WHAT IS BEING ASKED>
From the line containing "Widerrufsrecht (44, 1891)" down to the final line of the entries below, return each line exactly and drop the pictures.

EXCERPTED RECORDS>

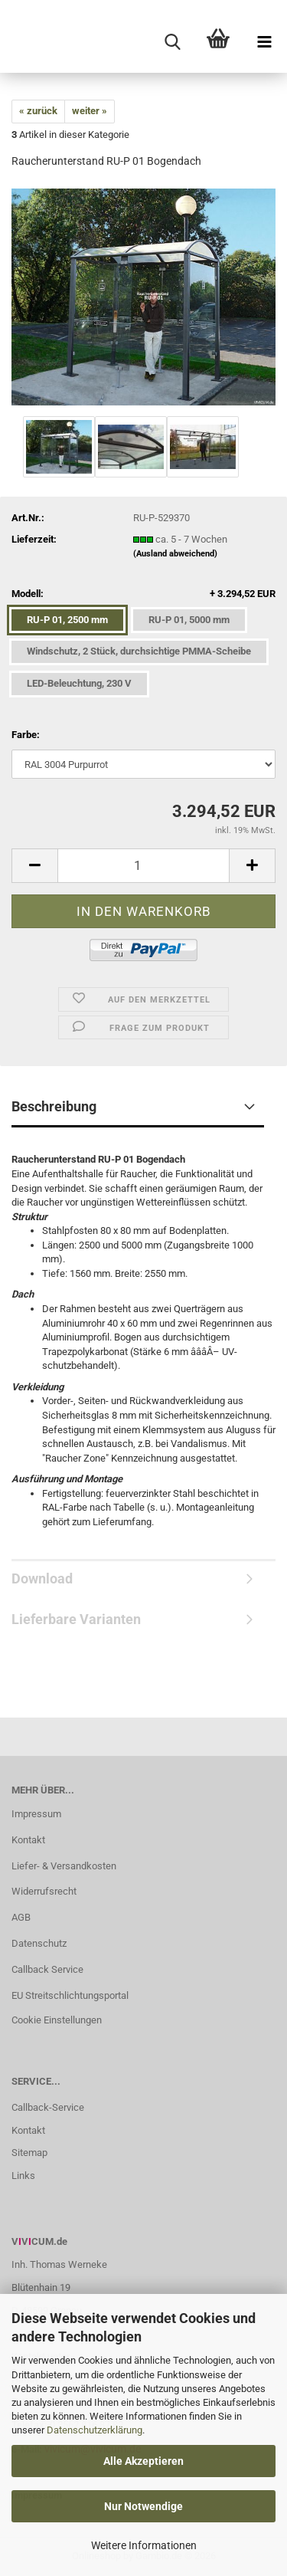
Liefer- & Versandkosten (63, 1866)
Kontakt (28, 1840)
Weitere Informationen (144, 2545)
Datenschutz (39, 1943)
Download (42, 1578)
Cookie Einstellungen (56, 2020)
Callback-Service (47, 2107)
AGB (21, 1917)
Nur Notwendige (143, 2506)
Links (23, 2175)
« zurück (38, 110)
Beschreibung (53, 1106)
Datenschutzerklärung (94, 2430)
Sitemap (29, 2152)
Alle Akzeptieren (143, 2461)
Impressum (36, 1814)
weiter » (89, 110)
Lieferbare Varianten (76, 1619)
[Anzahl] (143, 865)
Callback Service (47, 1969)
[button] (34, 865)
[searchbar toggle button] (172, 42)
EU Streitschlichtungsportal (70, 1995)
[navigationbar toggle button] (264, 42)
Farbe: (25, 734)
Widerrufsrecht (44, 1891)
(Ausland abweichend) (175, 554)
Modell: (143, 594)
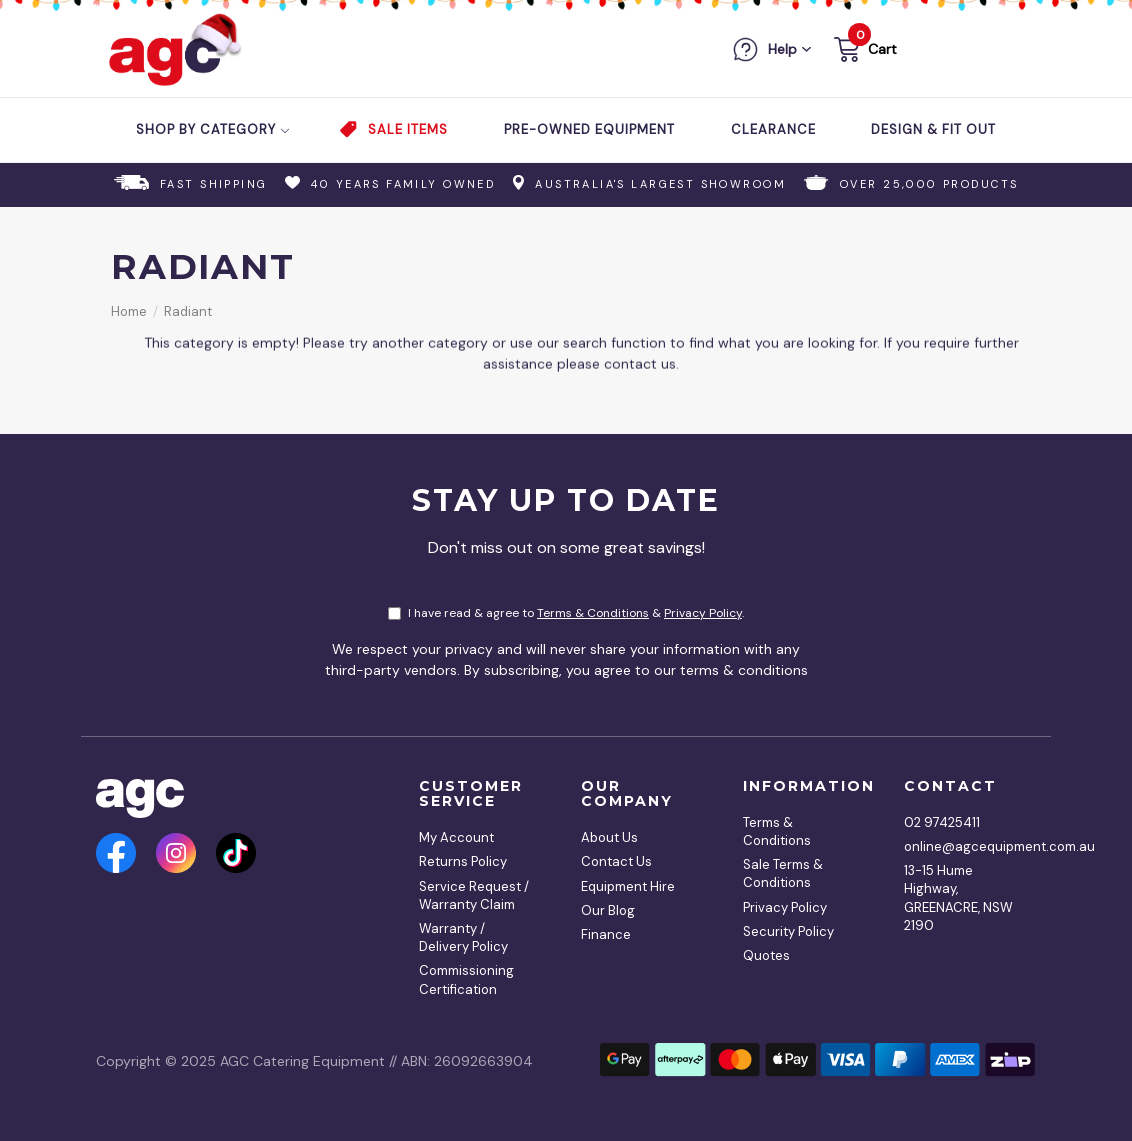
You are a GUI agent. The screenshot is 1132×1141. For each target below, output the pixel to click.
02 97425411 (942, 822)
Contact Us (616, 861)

OUTPUT BELOW>
Widerrufsrecht (44, 1891)
(Ausland abweichend) (175, 554)
Modell: (143, 594)
You are a GUI agent. The screenshot is 1132×1141. For each target below, output the pixel to click.
02 97425411 (942, 822)
Contact Us (616, 861)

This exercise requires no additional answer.